(Material for this task begins)

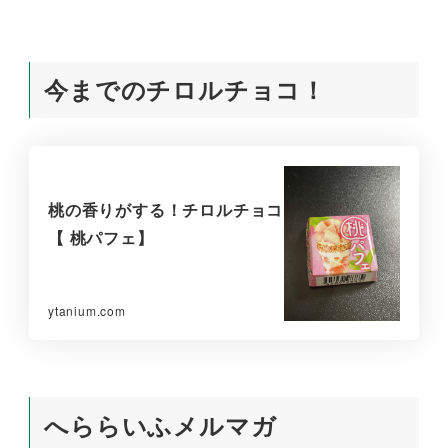
今までのチロルチョコ！
桃の香りがする！チロルチョコ
【 桃パフェ】
ytanium.com
へららいふメルマガ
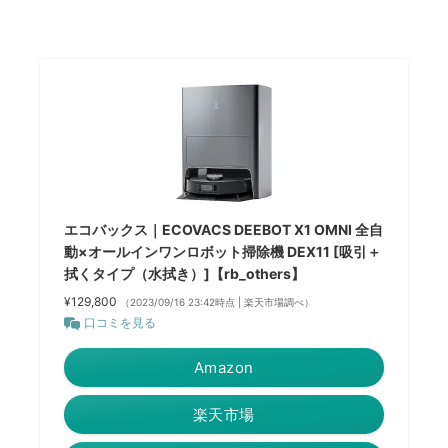
エコバックス｜ECOVACS DEEBOT X1 OMNI 全自
動×オールインワンロボット掃除機 DEX11 [吸引＋
拭くタイプ（水拭き）]【rb_others】
¥129,800
（2023/09/16 23:42時点 | 楽天市場調べ）
口コミを見る
Amazon
楽天市場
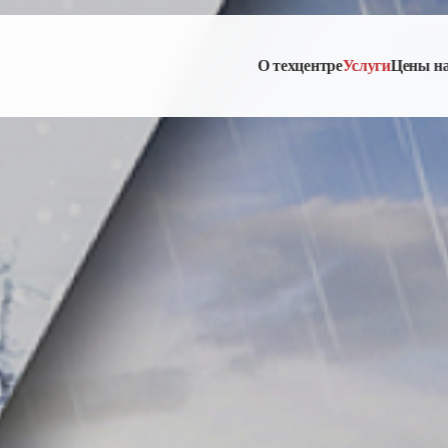
О техцентре
Услуги
Цены н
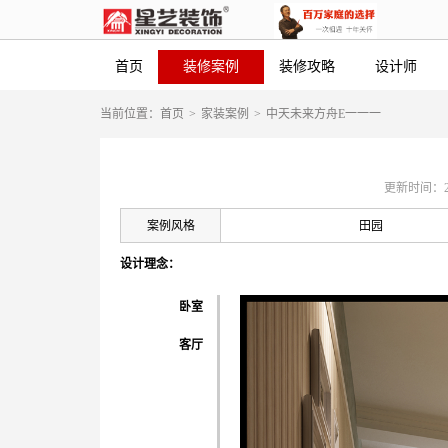
首页
装修案例
装修攻略
设计师
当前位置：
首页
>
家装案例
>
中天未来方舟E一一一
更新时间：2019
案例风格
田园
设计理念：
卧室
客厅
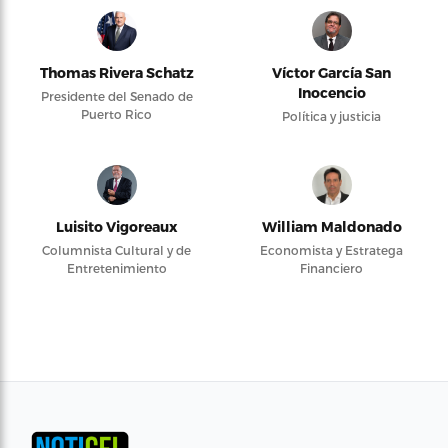
Thomas Rivera Schatz
Víctor García San
Inocencio
Presidente del Senado de
Puerto Rico
Política y justicia
Luisito Vigoreaux
William Maldonado
Columnista Cultural y de
Economista y Estratega
Entretenimiento
Financiero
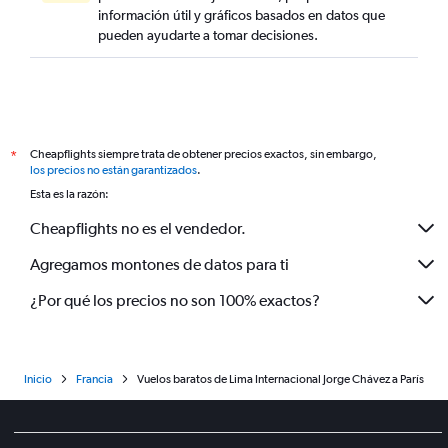
información útil y gráficos basados en datos que
pueden ayudarte a tomar decisiones.
Cheapflights siempre trata de obtener precios exactos, sin embargo,
*
los precios no están garantizados
.
Esta es la razón:
Cheapflights no es el vendedor.
Agregamos montones de datos para ti
¿Por qué los precios no son 100% exactos?
Inicio
Francia
Vuelos baratos de Lima Internacional Jorge Chávez a París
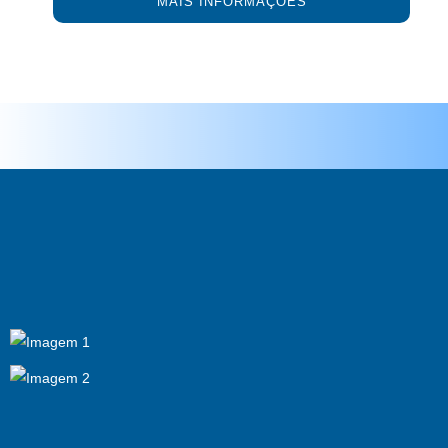
MAIS INFORMAÇÕES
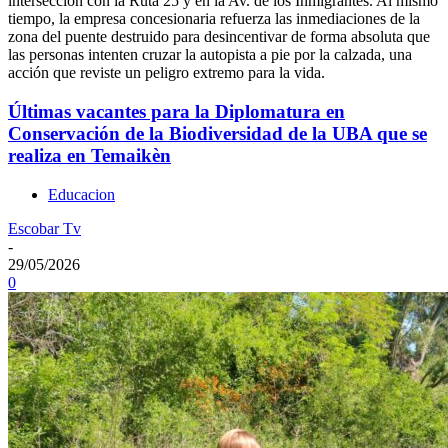
intersección con la Ruta 25 y en la Av. de los Inmigrantes. Al mismo
tiempo, la empresa concesionaria refuerza las inmediaciones de la
zona del puente destruido para desincentivar de forma absoluta que
las personas intenten cruzar la autopista a pie por la calzada, una
acción que reviste un peligro extremo para la vida.
Últimas vacantes para la Diplomatura en
Conservación de la Biodiversidad de la UBA que se
realiza en Temaikèn
Educacion
Escobar Tv
-
29/05/2026
0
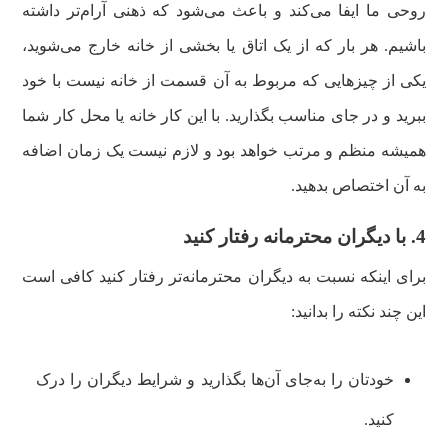
روحی ما ایفا می‌کند و باعث می‌شود که ذهنی آرام‌تر داشته
باشیم. هر بار که از یک اتاق یا بخشی از خانه خارج می‌شوید،
یکی از چیزهایی که مربوط به آن قسمت از خانه نیست با خود
ببرید و در جای مناسب بگذارید. با این کار خانه یا محل کار شما
همیشه منظم و مرتب خواهد بود و لازم نیست یک زمان اضافه
به آن اختصاص بدهید.
4. با دیگران محترمانه رفتار کنید
برای اینکه نسبت به دیگران محترمانه‌تر رفتار کنید کافی است
این چند نکته را بدانید:
خودتان را به‌جای آن‌ها بگذارید و شرایط دیگران را درک
کنید.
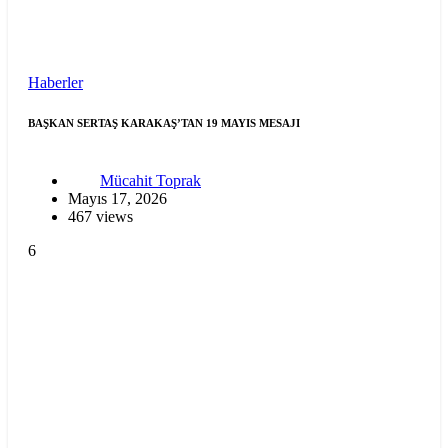
Haberler
BAŞKAN SERTAŞ KARAKAŞ’TAN 19 MAYIS MESAJI
Mücahit Toprak
Mayıs 17, 2026
467 views
6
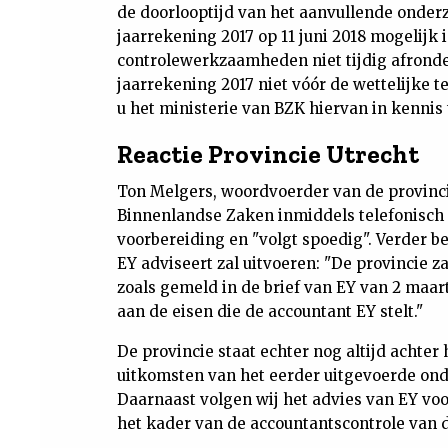
de doorlooptijd van het aanvullende onderz
jaarrekening 2017 op 11 juni 2018 mogelijk
controlewerkzaamheden niet tijdig afronde
jaarrekening 2017 niet vóór de wettelijke t
u het ministerie van BZK hiervan in kennis t
Reactie Provincie Utrecht
Ton Melgers, woordvoerder van de provincie
Binnenlandse Zaken inmiddels telefonisch i
voorbereiding en "volgt spoedig". Verder b
EY adviseert zal uitvoeren: "De provincie 
zoals gemeld in de brief van EY van 2 maar
aan de eisen die de accountant EY stelt."
De provincie staat echter nog altijd achter
uitkomsten van het eerder uitgevoerde ond
Daarnaast volgen wij het advies van EY voo
het kader van de accountantscontrole van d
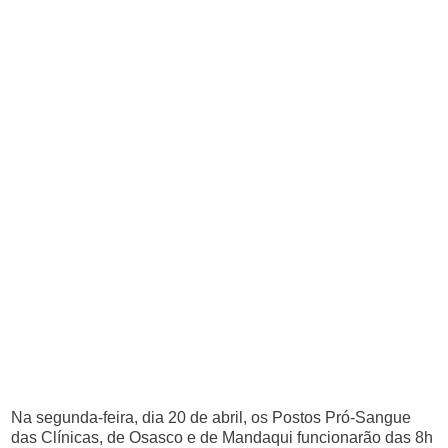
Na segunda-feira, dia 20 de abril, os Postos Pró-Sangue
das Clínicas, de Osasco e de Mandaqui funcionarão das 8h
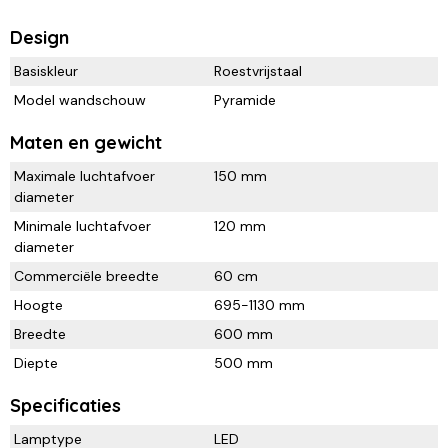
Design
Basiskleur
Roestvrijstaal
Model wandschouw
Pyramide
Maten en gewicht
Maximale luchtafvoer
150 mm
diameter
Minimale luchtafvoer
120 mm
diameter
Commerciële breedte
60 cm
Hoogte
695-1130 mm
Breedte
600 mm
Diepte
500 mm
Specificaties
Lamptype
LED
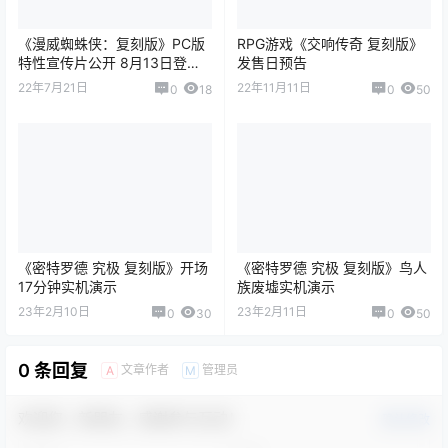
《漫威蜘蛛侠：复刻版》PC版
RPG游戏《交响传奇 复刻版》
特性宣传片公开 8月13日登陆
发售日预告
Steam/Epic
22年7月21日
22年11月11日
0
18
0
50
《密特罗德 究极 复刻版》开场
《密特罗德 究极 复刻版》鸟人
17分钟实机演示
族废墟实机演示
23年2月10日
23年2月11日
0
30
0
50
0 条回复
文章作者
管理员
A
M
欢迎您，新朋友，感谢参与互动！
确认修改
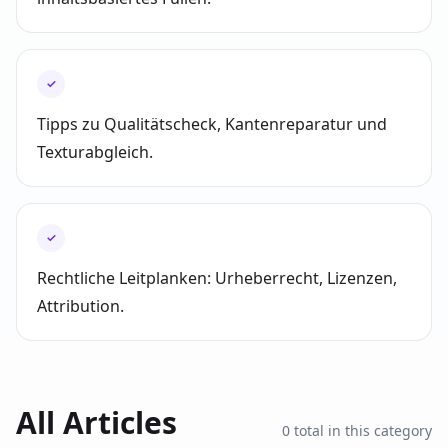
✓
Tipps zu Qualitätscheck, Kantenreparatur und
Texturabgleich.
✓
Rechtliche Leitplanken: Urheberrecht, Lizenzen,
Attribution.
All Articles
0
total in this category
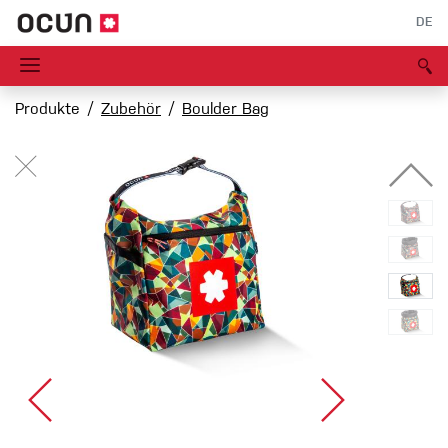
DE
Produkte
Zubehör
Boulder Bag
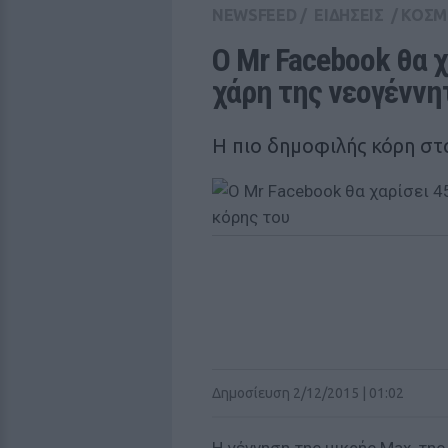
NEWSFEED
/
ΕΙΔΗΣΕΙΣ
/
ΚΟΣΜ
Ο Mr Facebook θα χα
χάρη της νεογέννη
Η πιο δημοφιλής κόρη στα
Δημοσίευση 2/12/2015 | 01:02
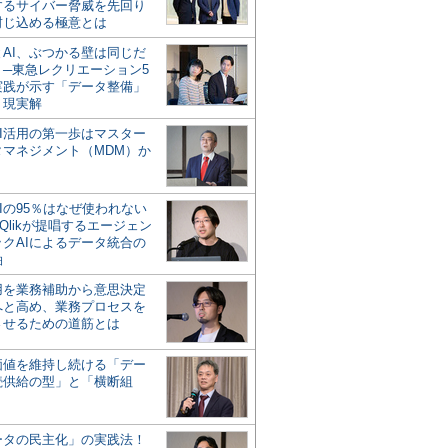
するサイバー脅威を先回り
封じ込める極意とは
とAI、ぶつかる壁は同じだ
」─東急レクリエーション5
実践が示す「データ整備」
う現実解
AI活用の第一歩はマスター
タマネジメント（MDM）か
Iの95％はなぜ使われない
Qlikが提唱するエージェン
ックAIによるデータ統合の
軸
活用を業務補助から意思決定
へと高め、業務プロセスを
させるための道筋とは
の価値を維持し続ける「デー
続供給の型」と「横断組
ータの民主化」の実践法！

(Material for this task ends)

▶ [Aim of the task]
Emit an exact copy of the lines from the line bearing "Η πιο δημοφιλής κόρη στα" through the last line above, inclusive, and leave the images out.

▶ [Your solution]
Η πιο δημοφιλής κόρη στα
Δημοσίευση 2/12/2015 | 01:02
するサイバー脅威を先回り
封じ込める極意とは
とAI、ぶつかる壁は同じだ
」─東急レクリエーション5
実践が示す「データ整備」
う現実解
AI活用の第一歩はマスター
タマネジメント（MDM）か
Iの95％はなぜ使われない
Qlikが提唱するエージェン
ックAIによるデータ統合の
軸
活用を業務補助から意思決定
へと高め、業務プロセスを
させるための道筋とは
の価値を維持し続ける「デー
続供給の型」と「横断組
ータの民主化」の実践法！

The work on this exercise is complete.